In truth, the Furry scene is nowhere near as
sexy as the media have made it out to be. Furries are strange,
sad, eccentric, malcontented and geeky, but sexy? No. It’s
much more complicated than that.
“Ask 10 different Furries what Furry is all about and
you’ll
get 12 different answers,” explains one Furry fan, “but
the common thread is anthropomorphics.”
Furries enjoy entertainment and art featuring animal creatures
endowed with human traits (like Bugs Bunny). But this common
thread immediately frays into several diverse sub-strings.

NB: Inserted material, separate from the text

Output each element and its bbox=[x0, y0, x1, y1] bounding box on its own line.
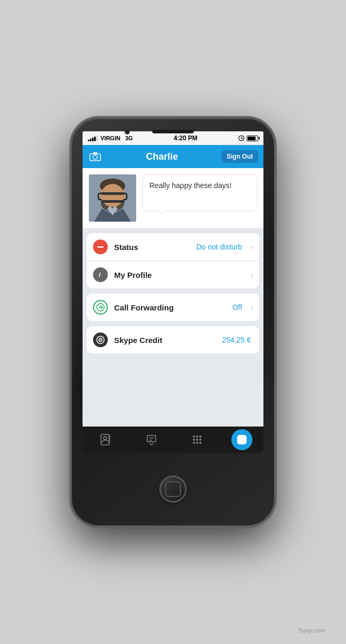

There’s Furry fiction fans, Furry art enthusiasts,
Fursuiters, Spiritual Furs, Furry rave kids, Plushies, and “Furverts.”
Furries
spend a great deal of time inhabiting computer-created fantasy
worlds. Some of these worlds provide sex, others
don’t. But G-rated Furries clearly distance themselves
from those that enjoy a Furry jerk-off, especially when discussing
the recent media interest. This still leaves the question
of what would make someone cross the line from, say, a Disney
movie fan, to a self-identified “Furry” who attends
conventions. Furs howl that the press leaves the false impression
that Furries go to conventions to find sex, when in fact,
they go there to find acceptance. “I spent high school running away from jocks who wanted
to beat me up. Then I found Furry and I finally found someplace
where I belonged. I found other people who realized how much
human beings suck,” says “Wolfstar,” echoing
a typical Furry sentiment.
“Our society makes you deny your animal nature,” says
Todd. He explains that he has no interest in people wearing
fur suits, or in putting one on himself. “I own a tail,
but I don’t even wear it anymore,” he says. Rather,
he speaks of Furry as a way to connect to his innate animal
qualities.
When asked if he has any interest in Furry sex
pictures, Todd says, “It’s erotic and everything, “ but
it’s not what he attends conventions for. Yet Todd
acknowledges that for some people he knows, interest in things
Furry is “a true fetish. If the sex doesn’t involve
fur or animal play, they’re not interested.”
He
also describes the G-rated Furries who distance themselves
from the hornier aspects of the fur world. It’s, in
a way, reminiscent of Straightedge Punks’ reactionary
stance against drinking and drugs. ***
TessaCat, a young, slender blonde who likes to wear ears,
a leotard and cat makeup to conventions, explains that
she’s been dressing like a cat at parties since age
17. A shy teenager, she says she found that “You
can be another person when you’re in a cat suit,
and then change back into your regular clothes and not
take any responsibility for your actions.”
Tessa
says she would go to parties in her leotard, get lots of
attention, flirt with every guy there, and not have to
worry about taking on the high school label of “slut.” When
she took the suit off, she could slip back into her shy persona.
But
a Furry convention isn’t all girls in cat suits.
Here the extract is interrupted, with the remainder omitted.